# MATERIAL FOR THIS TASK:
-=-=-

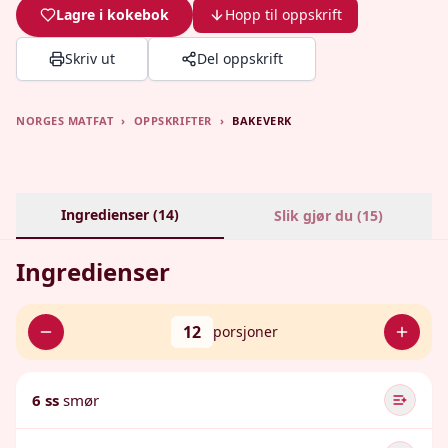
Lagre i kokebok
Hopp til oppskrift
Skriv ut
Del oppskrift
NORGES MATFAT
›
OPPSKRIFTER
›
BAKEVERK
Ingredienser (
14
)
Slik gjør du (
15
)
Ingredienser
12
porsjoner
6 ss
smør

-=-=-

Repeat every line of the data above exactly, but drop the pictures.

# RESPONSE BELOW:
Lagre i kokebok
Hopp til oppskrift
Skriv ut
Del oppskrift
NORGES MATFAT
›
OPPSKRIFTER
›
BAKEVERK
Ingredienser (
14
)
Slik gjør du (
15
)
Ingredienser
12
porsjoner
6 ss
smør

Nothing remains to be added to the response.